[Collected data entries]
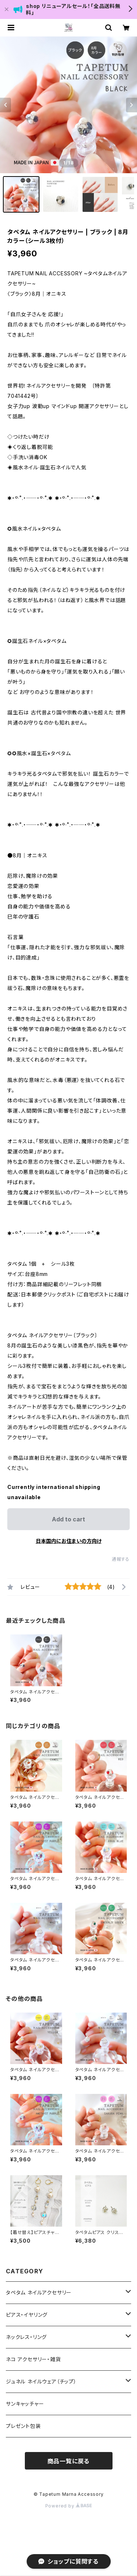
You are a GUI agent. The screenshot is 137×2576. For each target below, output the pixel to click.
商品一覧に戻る (68, 2461)
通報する (121, 1559)
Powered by (68, 2506)
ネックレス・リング (26, 2337)
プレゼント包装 (23, 2426)
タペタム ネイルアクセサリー (39, 2292)
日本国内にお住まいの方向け (69, 1541)
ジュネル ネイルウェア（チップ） (41, 2381)
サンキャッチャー (25, 2404)
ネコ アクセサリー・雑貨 (33, 2359)
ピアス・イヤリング (26, 2315)
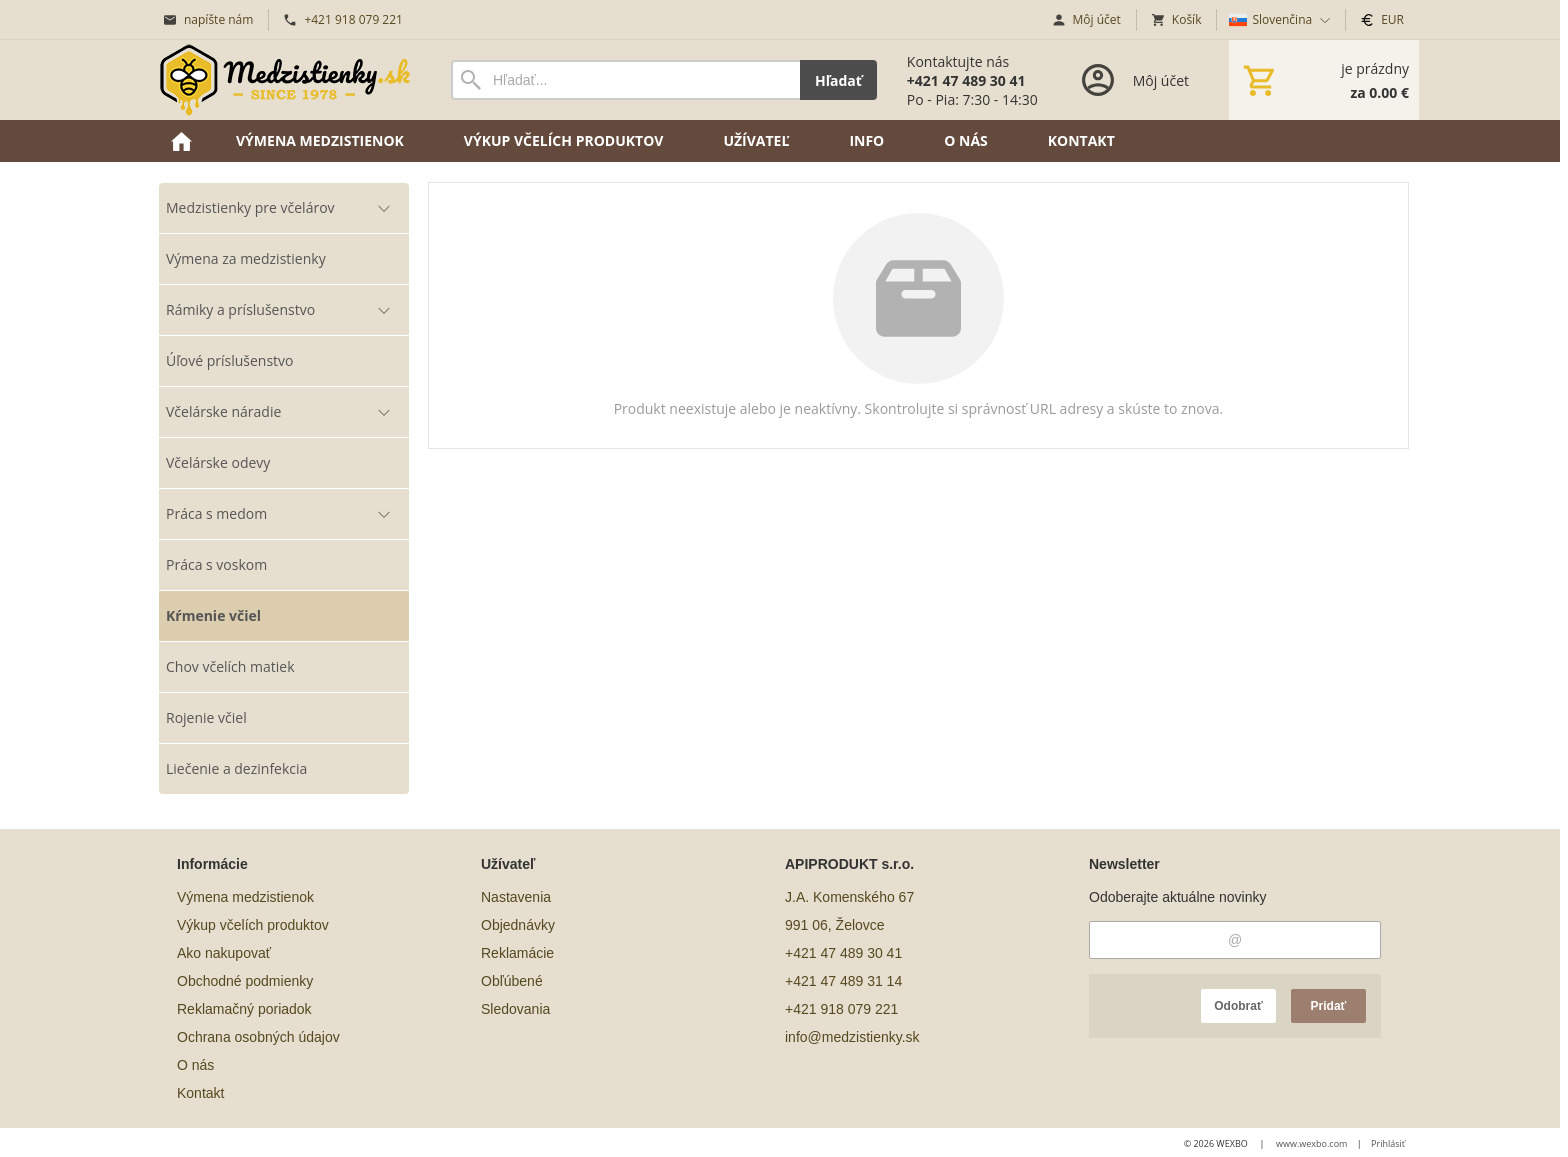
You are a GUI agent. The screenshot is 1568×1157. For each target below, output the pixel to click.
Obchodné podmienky (245, 981)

▶ [Aim of the exercise] Output the records above exactly as written, but leave out the pictures.

▶ [Completed exercise]
You are a GUI agent. The screenshot is 137×2576. For each target below, output the pixel to click.
商品一覧に戻る (68, 2461)
通報する (121, 1559)
Powered by (68, 2506)
ネックレス・リング (26, 2337)
プレゼント包装 (23, 2426)
タペタム ネイルアクセサリー (39, 2292)
日本国内にお住まいの方向け (69, 1541)
ジュネル ネイルウェア（チップ） (41, 2381)
サンキャッチャー (25, 2404)
ネコ アクセサリー・雑貨 (33, 2359)
ピアス・イヤリング (26, 2315)
You are a GUI agent. The screenshot is 1568×1157. For each target below, output the pixel to click.
Obchodné podmienky (245, 981)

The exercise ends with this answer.